The extent of non-response varies from partial non-response (failure to answer just one or some questions) to total non-response. Total non-response occurred because the interviewer was either unable to contact the respondent, a language problem prevented the interview from taking place, or the respondent refused to participate in the survey. Total non-response was handled by adjusting the weight of households who responded to the survey to compensate for those who did not respond.

In most cases, partial non-response to the survey occurred when the respondent did not understand or misinterpreted a question, refused to answer a question, or could not recall the requested information.


Users should determine the number of records on the microdata file which contribute to the calculation of a given estimate. When the number of contributors to the weighted estimate is less then 15 the weighted estimate should not be released regardless of the value of the Approximate Coefficient of Variation.

Disclosure control

Statistics Canada is prohibited by law from releasing any information it collects which could identify any person, business, or organization, unless consent has been given by the respondent or as permitted by the Statistics Act. Various confidentiality rules are applied to all data that are released or published to prevent the publication or disclosure of any information deemed confidential. If necessary, data are suppressed to prevent direct or residual disclosure of identifiable data.

Data accuracy

Statistics from the General Social Survey (GSS) databases are estimates based on data collected from a small fraction of the population (roughly one person in 2,000) and are subject to error. The error can be divided into two components: sampling error and non-sampling error.

Sampling error is the difference between the estimate derived from a sample and the result that would have been obtained from a population census using the same data collection procedures. For a sample survey such as the GSS, this error is estimated from the survey data. The measurement of error used is the standard deviation of the estimate. When a sampling error is more than 33 1/3% of the estimate itself, it is considered to be too unreliable to be published. In such a case, the symbol '' -- '' appears in statistical tables in place of the estimate. When the sampling error is between 16 2/3% and 33 1/3%, the corresponding estimate is accompanied by the symbol " * '' in a table. Such estimates should be used with caution. Finally, all estimates with a sampling error of less than 16 2/3% can be used without restriction.

All other types of errors, such as coverage, response, processing, and non-response, are non-sampling errors.

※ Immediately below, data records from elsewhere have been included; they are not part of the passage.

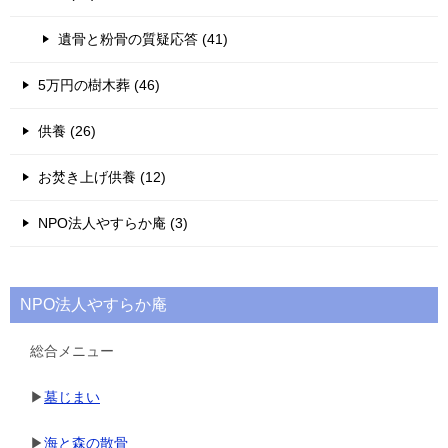
遺骨と粉骨の質疑応答 (41)
5万円の樹木葬 (46)
供養 (26)
お焚き上げ供養 (12)
NPO法人やすらか庵 (3)
NPO法人やすらか庵
総合メニュー
▶
墓じまい
▶
海と森の散骨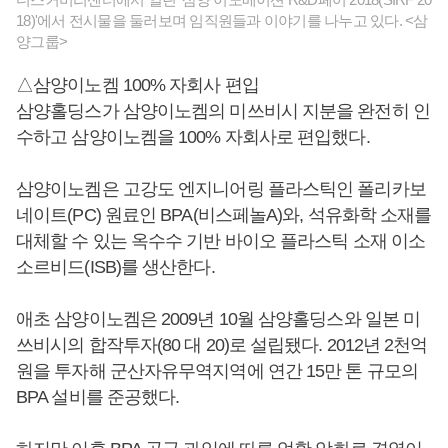
18)'에서 전시물을 둘러보며 임직원들과 이야기를 나누고 있다. <삼
양그룹>
△삼양이노켐 100% 자회사 편입
삼양홀딩스가 삼양이노켐의 미쓰비시 지분을 완전히 인
수하고 삼양이노켐을 100% 자회사로 편입했다.
삼양이노켐은 고강도 엔지니어링 플라스틱인 폴리카보
네이트(PC) 원료인 BPA(비스페놀A)와, 석유화학 소재를
대체할 수 있는 옥수수 기반 바이오 플라스틱 소재 이소
소르비드(ISB)를 생산한다.
애초 삼양이노켐은 2009년 10월 삼양홀딩스와 일본 미
쓰비시의 합작투자(80 대 20)로 설립됐다. 2012년 2천억
원을 투자해 군산자유무역지역에 연간 15만 톤 규모의
BPA 설비를 준공했다.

Many of these errors are difficult to identify and quantify.
Coverage errors arise when there are differences between the target population and the surveyed population. Households without telephones represent a part of the target population that was excluded from the surveyed population. To the extent that this excluded population differs from the rest of the target population, the estimates will be biased. Since these exclusions are small, one would expect the biases introduced to be small. However, since there are correlations between a number of questions asked on this survey and the groups excluded, the biases may be more significant than the small size of the groups would suggest.

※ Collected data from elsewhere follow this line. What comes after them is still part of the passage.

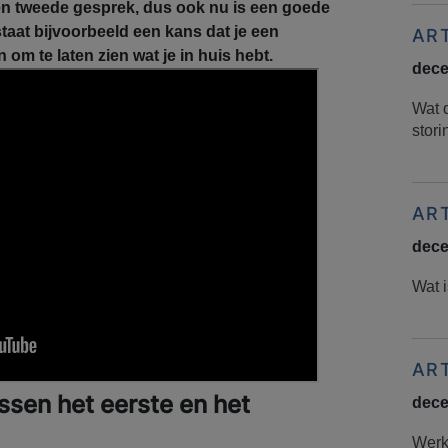
en tweede gesprek, dus ook nu is een goede
staat bijvoorbeeld een kans dat je een
AR
om te laten zien wat je in huis hebt.
dece
Wat 
stor
AR
dece
Wat i
AR
ussen het eerste en het
dece
Werke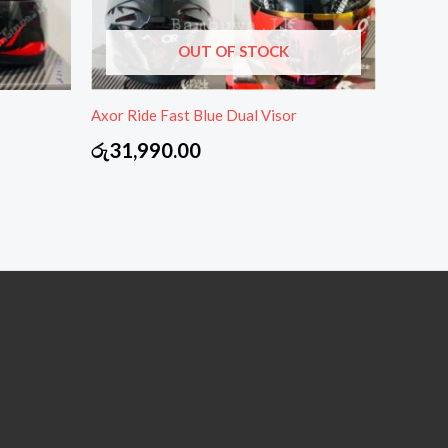
OUT OF STOCK
Axor Ride Fast Blue Dual Visor
රු
31,990.00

Individuals residing in institutions were excluded from the surveyed population. The effect of this exclusion is greatest for people aged 65 and over, for whom it approaches 9%.

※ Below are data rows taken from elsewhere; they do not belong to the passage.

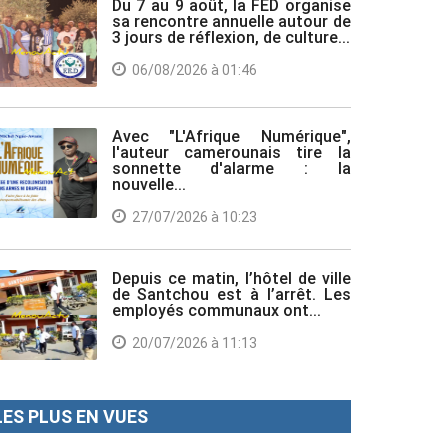
Du 7 au 9 août, la FED organise
sa rencontre annuelle autour de
3 jours de réflexion, de culture...
06/08/2026 à 01:46
Avec "L'Afrique Numérique",
l'auteur camerounais tire la
sonnette d'alarme : la
nouvelle...
27/07/2026 à 10:23
Depuis ce matin, l’hôtel de ville
de Santchou est à l’arrêt. Les
employés communaux ont...
20/07/2026 à 11:13
LES PLUS EN VUES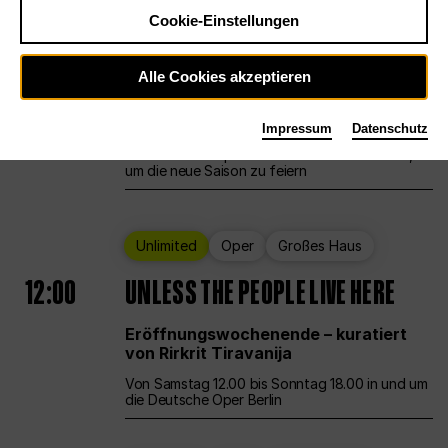
Cookie-Einstellungen
Ballett
Großes Haus
Staatsballett Berlin
Alle Cookies akzeptieren
12:00
Eröffnungswochenende
Impressum
Datenschutz
Die Deutsche Oper Berlin öffnet ihre Pforten,
um die neue Saison zu feiern
Unlimited
Oper
Großes Haus
12:00
UNLESS THE PEOPLE LIVE HERE
Eröffnungswochenende – kuratiert
von Rirkrit Tiravanija
Von Samstag 12.00 bis Sonntag 18.00 in und um
die Deutsche Oper Berlin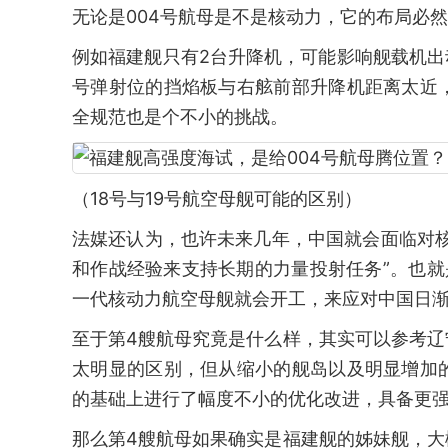
无论是004号航母是不是核动力，它的布局必
例如福建舰只有2台升降机，可能影响舰载机出
号弹射位的挡焰板与右舷前部升降机距离太近
全规范也是个不小的挑战。
（18号与19号航空母舰可能的区别）
法媒还认为，也许未来几年，中国就会面临对
和作战经验来支持长期的力量投射任务”。也
一代核动力航空母舰就会开工，来应对中国日
至于第4艘航母究竟是什么样，其实可以参考
太明显的区别，但从缩小的舰岛以及明显增加
的基础上进行了幅度不小的优化改进，具备更
那么第4艘航母如果确实是福建舰的姊妹舰，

In a similar way, to the extent that the non-responding households and persons differ from the rest of the sample, the estimates will be biased. The overall response rate for the GSS was 80%. Non-response could occur at several stages in this survey. There were two stages of information collection: at the household level and at the individual level. Non-response at the household level was about 6%. Non-response also occurs at the level of individual questions. For most questions, the response rate was high and, in tables, the non-responses generally appear under the heading "not stated".